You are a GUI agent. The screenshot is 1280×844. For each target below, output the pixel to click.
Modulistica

====================

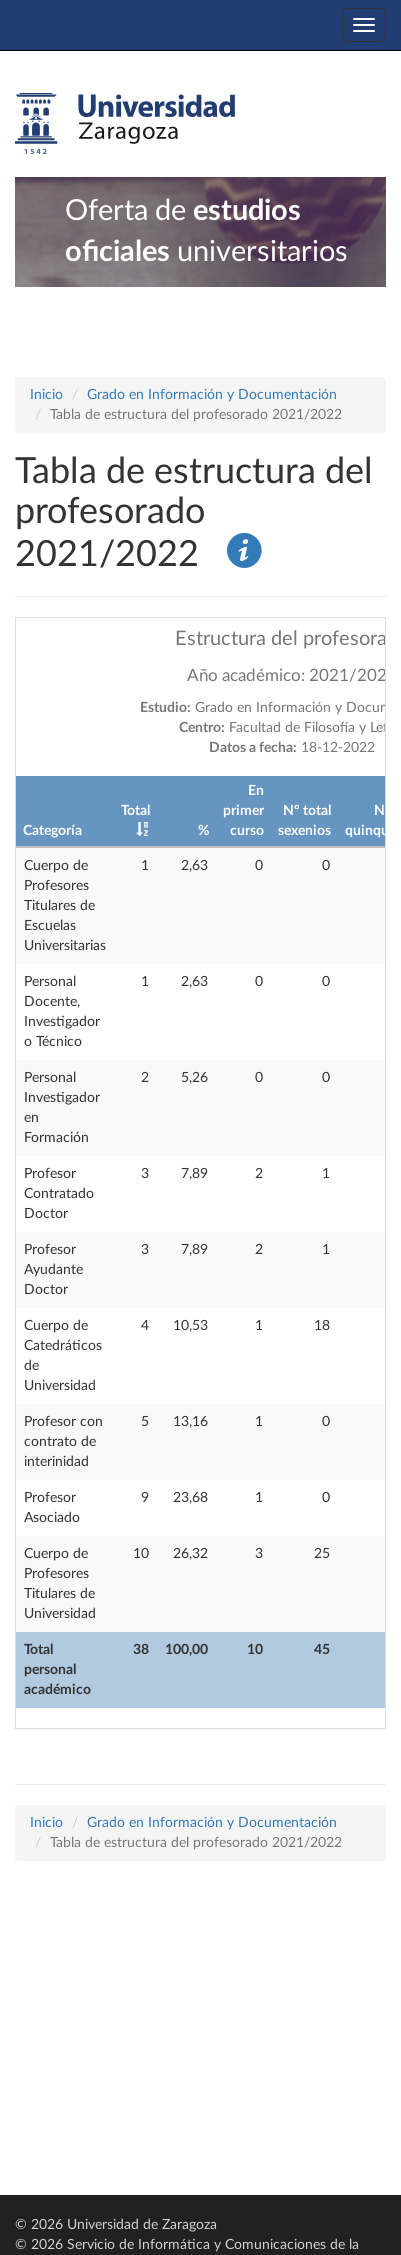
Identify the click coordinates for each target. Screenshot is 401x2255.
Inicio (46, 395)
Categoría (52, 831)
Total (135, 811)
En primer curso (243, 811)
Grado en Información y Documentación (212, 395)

====================

**Exercise**
Looking at the records above, return exactly the lines from the line with "Total (135, 811)" to the line with "Grado en Información", both ends included.

**Solution below**
Total (135, 811)
En primer curso (243, 811)
Grado en Información y Documentación (212, 395)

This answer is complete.